Covid

MASKING SAVES LIVES

Thursday, January 25, 2007

Checkpoint comradeship--Amira Hass

"Anyone who wants to become acquainted with Israeli society should go to the checkpoints. Not for a quarter of an hour, under the guidance of commanders who will glory in the pavilion they built for the people waiting in line and will explain that the upgrading and the expansion of the checkpoint are intended to benefit the locals. Those who really want to know the checkpoints should rather dwell here for hours, during several days. When you observe the soldiers, you will discover many Israeli characteristics among them, characteristics in which we have always taken pride.

"Comradeship, for example. The comradeship is so strong that there are those who feel they can even deviate from the norms that have been created at the checkpoint, which are perverted in any case. At the Taysir checkpoint, for example, in two cases documented during the past two weeks, a soldier urinated in public, and in the presence of women. Perhaps it was the same soldier both times, or perhaps two different soldiers. This was but an extreme manifestation of the scorn the soldiers at the checkpoint demonstrate for the people who are at their mercy and must pass through there - teachers, farmers, merchants, schoolchildren, workers at the settlements. But this is also an expression of the soldiers' self-confidence, of the knowledge that none of their comrades will prevent them from doing things they would not do in Binyamina or Bnei Brak.

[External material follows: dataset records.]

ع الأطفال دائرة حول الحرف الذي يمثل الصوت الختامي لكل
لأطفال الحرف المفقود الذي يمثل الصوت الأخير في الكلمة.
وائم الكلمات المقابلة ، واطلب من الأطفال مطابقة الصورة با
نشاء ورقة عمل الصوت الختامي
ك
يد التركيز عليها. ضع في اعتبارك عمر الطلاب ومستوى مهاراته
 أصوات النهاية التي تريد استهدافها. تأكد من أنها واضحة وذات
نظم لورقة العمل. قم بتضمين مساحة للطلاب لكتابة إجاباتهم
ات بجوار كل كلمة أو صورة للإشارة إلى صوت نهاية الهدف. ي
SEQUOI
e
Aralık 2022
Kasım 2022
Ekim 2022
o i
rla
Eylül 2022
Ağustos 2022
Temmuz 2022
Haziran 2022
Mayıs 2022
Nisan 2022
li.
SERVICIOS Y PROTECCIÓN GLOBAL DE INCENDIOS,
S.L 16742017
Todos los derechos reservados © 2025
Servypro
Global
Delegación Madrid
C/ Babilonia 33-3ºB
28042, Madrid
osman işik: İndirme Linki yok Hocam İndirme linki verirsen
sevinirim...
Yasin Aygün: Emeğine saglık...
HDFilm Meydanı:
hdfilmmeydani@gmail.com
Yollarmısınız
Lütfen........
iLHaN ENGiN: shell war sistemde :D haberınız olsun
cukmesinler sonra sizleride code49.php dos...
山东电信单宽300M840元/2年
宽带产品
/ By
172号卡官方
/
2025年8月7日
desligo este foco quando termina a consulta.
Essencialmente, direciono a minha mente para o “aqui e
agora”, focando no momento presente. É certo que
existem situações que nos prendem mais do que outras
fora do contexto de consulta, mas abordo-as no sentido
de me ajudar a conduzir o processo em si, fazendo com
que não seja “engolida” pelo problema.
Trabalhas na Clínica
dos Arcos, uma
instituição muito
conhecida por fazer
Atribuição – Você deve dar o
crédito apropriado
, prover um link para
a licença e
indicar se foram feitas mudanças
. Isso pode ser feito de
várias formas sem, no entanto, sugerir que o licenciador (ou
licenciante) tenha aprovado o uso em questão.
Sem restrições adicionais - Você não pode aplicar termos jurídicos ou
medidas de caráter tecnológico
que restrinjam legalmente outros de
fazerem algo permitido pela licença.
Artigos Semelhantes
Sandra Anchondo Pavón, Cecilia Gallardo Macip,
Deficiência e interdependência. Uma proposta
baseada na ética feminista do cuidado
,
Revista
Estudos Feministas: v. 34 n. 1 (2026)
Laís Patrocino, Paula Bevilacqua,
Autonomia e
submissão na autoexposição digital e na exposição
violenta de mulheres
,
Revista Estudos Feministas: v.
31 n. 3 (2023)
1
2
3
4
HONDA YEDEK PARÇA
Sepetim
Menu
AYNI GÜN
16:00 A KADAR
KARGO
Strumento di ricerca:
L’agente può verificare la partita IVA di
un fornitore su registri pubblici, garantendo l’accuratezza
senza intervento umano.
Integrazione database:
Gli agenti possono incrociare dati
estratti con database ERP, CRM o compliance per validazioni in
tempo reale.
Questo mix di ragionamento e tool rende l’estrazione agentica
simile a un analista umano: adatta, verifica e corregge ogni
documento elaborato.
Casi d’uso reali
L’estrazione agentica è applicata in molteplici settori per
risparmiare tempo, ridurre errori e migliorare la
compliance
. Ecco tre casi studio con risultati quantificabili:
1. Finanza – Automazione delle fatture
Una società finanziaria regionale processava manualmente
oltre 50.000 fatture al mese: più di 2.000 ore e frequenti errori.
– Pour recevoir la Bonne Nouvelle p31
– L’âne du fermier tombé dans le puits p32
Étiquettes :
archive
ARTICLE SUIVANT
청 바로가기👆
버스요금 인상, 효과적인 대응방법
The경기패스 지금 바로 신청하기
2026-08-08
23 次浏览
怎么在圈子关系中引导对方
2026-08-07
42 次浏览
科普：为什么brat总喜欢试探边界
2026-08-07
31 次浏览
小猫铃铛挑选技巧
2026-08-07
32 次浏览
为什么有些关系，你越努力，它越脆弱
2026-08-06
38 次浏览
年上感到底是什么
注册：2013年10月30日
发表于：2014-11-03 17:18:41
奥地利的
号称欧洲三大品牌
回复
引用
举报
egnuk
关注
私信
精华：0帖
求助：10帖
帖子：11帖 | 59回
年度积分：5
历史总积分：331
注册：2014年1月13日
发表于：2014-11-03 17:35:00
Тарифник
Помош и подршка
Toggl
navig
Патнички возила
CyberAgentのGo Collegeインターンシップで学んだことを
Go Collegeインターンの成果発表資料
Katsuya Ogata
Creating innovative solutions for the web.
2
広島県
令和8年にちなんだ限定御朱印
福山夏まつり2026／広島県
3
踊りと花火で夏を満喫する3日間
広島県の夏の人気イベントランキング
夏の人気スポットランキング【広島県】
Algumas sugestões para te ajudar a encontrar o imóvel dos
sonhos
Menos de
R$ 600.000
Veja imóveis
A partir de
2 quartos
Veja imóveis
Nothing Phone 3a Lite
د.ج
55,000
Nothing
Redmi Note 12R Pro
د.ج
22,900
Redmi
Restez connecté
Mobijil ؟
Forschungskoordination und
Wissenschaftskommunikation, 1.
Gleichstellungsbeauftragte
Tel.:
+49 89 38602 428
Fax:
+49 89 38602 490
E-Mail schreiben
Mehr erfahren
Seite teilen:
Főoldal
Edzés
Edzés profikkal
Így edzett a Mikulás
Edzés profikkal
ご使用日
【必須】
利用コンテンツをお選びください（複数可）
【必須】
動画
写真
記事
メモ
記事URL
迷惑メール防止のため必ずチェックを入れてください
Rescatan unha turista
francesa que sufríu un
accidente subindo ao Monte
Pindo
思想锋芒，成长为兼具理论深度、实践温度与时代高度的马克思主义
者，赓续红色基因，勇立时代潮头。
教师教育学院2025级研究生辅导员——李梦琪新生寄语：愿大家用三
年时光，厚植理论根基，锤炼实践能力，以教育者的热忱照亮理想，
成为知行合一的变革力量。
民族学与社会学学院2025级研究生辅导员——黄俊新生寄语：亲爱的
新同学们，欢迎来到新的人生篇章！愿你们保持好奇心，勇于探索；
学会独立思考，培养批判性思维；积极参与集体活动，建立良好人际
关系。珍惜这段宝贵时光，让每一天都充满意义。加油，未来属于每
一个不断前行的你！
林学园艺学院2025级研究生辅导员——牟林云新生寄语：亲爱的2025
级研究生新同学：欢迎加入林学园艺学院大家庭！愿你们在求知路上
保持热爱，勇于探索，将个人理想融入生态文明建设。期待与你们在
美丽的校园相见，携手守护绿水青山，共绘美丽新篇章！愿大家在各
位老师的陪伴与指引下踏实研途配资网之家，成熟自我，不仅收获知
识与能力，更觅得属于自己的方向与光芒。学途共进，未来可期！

"The willingness to help is also an Israeli trait. The very same soldier helped a policeman ensconced in his jeep at this remote checkpoint, located at the end of the Jordan Valley. On Tuesday last week, this soldier collected the identity cards of a number of drivers, gave them to the policeman in the jeep and returned to the drivers with the ID cards and with traffic violation tickets and a payment of a fine of NIS 100 each, which they would have to pay for the benefit of the state treasury, for not wearing seat belts. And incidentally, they were wearing seat belts, although their cars had already been waiting for half an hour or more.